Comments below are based on the in depth analysis in this article.

At 20 mph, if you draft a single rider you can reduce your energy requirements (measured by VO2 needs) by 18%, and at 25 mph by 27%.

In order to benefit from drafting, you need to be in the drafting bubble behind the cyclist immediately in front of you. And in a crosswind the bubble will NOT be directly behind that rider but will be some angle away from them. The effectiveness of this bubble decreases with the distance, being the greatest if you draft closely and falling off until there is minimal benefit at 5 or 6 feet. The important fact here is that you will get some benefit 3, or even 4 feet, back - and it's a lot safer than being directly on the rear wheel of the rider in front of you.

The rider being drafted also gains a slight advantage (~3 percent energy savings). The low pressure behind the lead rider is increased in a pace line, giving the leader a slight "nudge" from the pressure differential between the high pressure ahead of them and the low pressure behind. The same thing happens in NASCAR where a car will go 1-2 mph faster when being drafted.

And the bigger the group drafting together, the more the benefits. The article referenced above, using wind tunnel tests, demonstrated that in a 121 man peloton (such as in the Tour De France) a rider in the rear can get a 95% reduction in wind resistance!

I always wondered how Tour De France riders could maintain such high speeds day after day on for 100 miles. As you can see in this graph, if you increase your ground speed by 5 mph from 15 to 20 mph, the total energy you expend doubles from 100 to 200 watts. But if you are pack riding (with 121 other riders) a rider in the back can eliminate their air resistance (yellow). Then by extrapolating the purple (all other resistance) you can see that for a mere 100 watts of power a rider could manage to maintain between 30 and 35 mph.

**DRAFTING EVEN PROVIDES AN ADVANTAGE ON THE HILLS**

The traditional teaching has been that drafting on a hill climb was of no significant value. You were moving at a speed where wind resistance was not a factor. That is drafting a teammate would have no effect on drag reduction for a grade greater than 7%.

However this study has now laid that teaching to rest. Using a study group of 12 strong, amateur cyclists, they found a 4% improvement in times on a 7.4% gradient.
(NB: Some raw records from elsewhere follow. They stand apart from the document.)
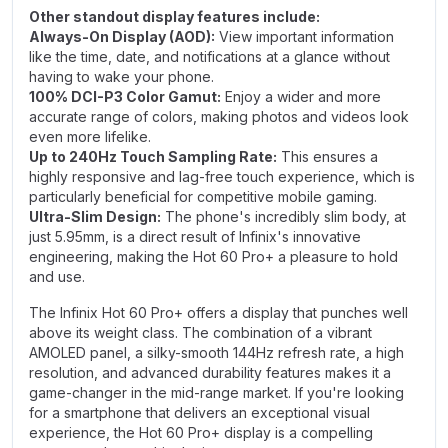
Other standout display features include:
Always-On Display (AOD):
View important information
like the time, date, and notifications at a glance without
having to wake your phone.
100% DCI-P3 Color Gamut:
Enjoy a wider and more
accurate range of colors, making photos and videos look
even more lifelike.
Up to 240Hz Touch Sampling Rate:
This ensures a
highly responsive and lag-free touch experience, which is
particularly beneficial for competitive mobile gaming.
Ultra-Slim Design:
The phone's incredibly slim body, at
just 5.95mm, is a direct result of Infinix's innovative
engineering, making the Hot 60 Pro+ a pleasure to hold
and use.
The Infinix Hot 60 Pro+ offers a display that punches well
above its weight class. The combination of a vibrant
AMOLED panel, a silky-smooth 144Hz refresh rate, a high
resolution, and advanced durability features makes it a
game-changer in the mid-range market. If you're looking
for a smartphone that delivers an exceptional visual
experience, the Hot 60 Pro+ display is a compelling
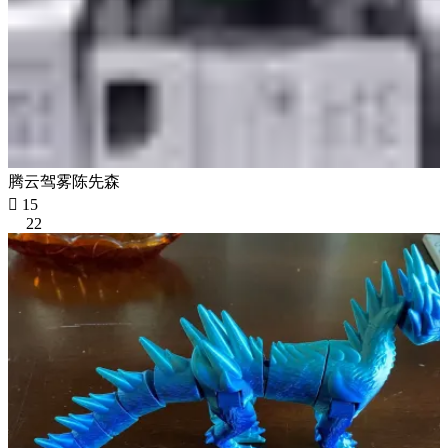
腾云驾雾陈先森

15
22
And it was presumed that there would have been an even greater benefit on lesser grades.

Further analysis indicated that 2/3 of the improvement was an aerodynamic advantage (less wind resistance even at this slower speed) and the other 1/3 was from a psychologic boost which included a decreased time in the final sprint to the line.

So it appears that drafting offers a competitive advantage in almost every riding situation.

**SHOCKS/SUSPENSION**

Shocks, both front and rear, will affect your riding over uneven terrain on a mountain bike. Front shocks decrease vibration transmitted to the shoulders and allow more concentration on the course (no energy issues here). The older rear suspended bikes without a rigid rear triangle could absorb some pedal/rear wheel energy, but this is less of an issue with the newer rear suspensions. One study did compare rigid frame (RIG), front shock (FS), and fully suspended (FSR) mountain bikes using the same riders and course. The front suspended bikes finished 80 seconds ahead of the RIG and FSR bikes over a 31 minute course!
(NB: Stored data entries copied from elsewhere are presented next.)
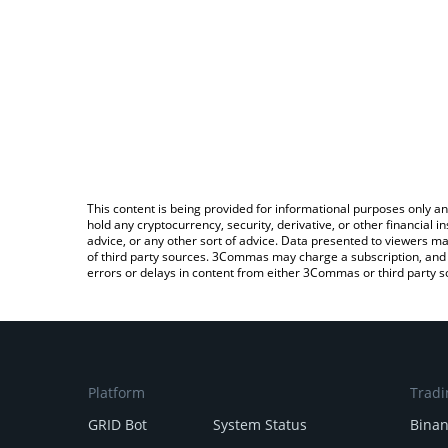
This content is being provided for informational purposes only an
hold any cryptocurrency, security, derivative, or other financial
advice, or any other sort of advice. Data presented to viewers ma
of third party sources. 3Commas may charge a subscription, and u
errors or delays in content from either 3Commas or third party s
Platform
Tradi
GRID Bot
System Status
Bina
**POST EXERCISE CALORIES EXPENDED AFTER THE DIRECT WORK OF CYCLING**

For years, there has been a debate about a post-exercise boost in metabolism which will "burn" more Calories beyond those expended while on the bike. This article is a well done review of the subject and provides a reference with solid evidence that there is a post exercise increase in Calories expended per hour compared with a non exerciser. But, and there always seems to be a caveat, it occurs ONLY with vigorous exercise in the range of 70 - 80% of your VO2max.

**WALKING VERSUS CYCLING**

Have you ever wondered how Caloric needs compare between running, walking, and cycling? Maybe you are calculating replacement snacks for an upcoming weekend ride. Or want to justify that extra large portion of desert after a long run.
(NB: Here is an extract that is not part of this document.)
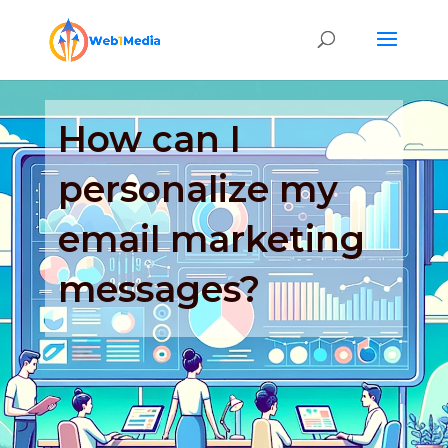
How can I
personalize my
email marketing
messages?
Estimates for walking include two variables - your weight and the distance walked. Put on a heavy backpack and you will use a few more Calories per mile than for an after lunch walk. Climb a hill, and you need to add in the Calories used to lift yourself and possible backpack against the pull of gravity. Intensity is not a factor. A power walk won't use any more Calories than a stroll covering the same distance.

Here is a quick link to a calorie calculator specific to walking. Results are expressed in Calories per hour for various walking speeds but you can easiy calculate Calories per mile (which for a 170 pound walker are ~ 100 calories per mile). The site suggests it takes a few more Calories per mile to run rather than walk - supposedly for the small amount of energy expended in the up and down movement of the body. But science isn't entirely supportive of that difference.

This study compared 3 groups - normal weight walkers, overweight walkers, and marathon runners. The energy expenditure was equal (per mile) for running versus walking for normal weight athletes. And correcting for obesity by normalizing to Calories per kg fat free mass, energy expenditure was equivalent across all three groups. Calories expended per mile for a normal weight walker (Using my weight of 170 pounds or 77 kg) is 99 Calories per mile (1.29 cal/mile/kg x 77 kg).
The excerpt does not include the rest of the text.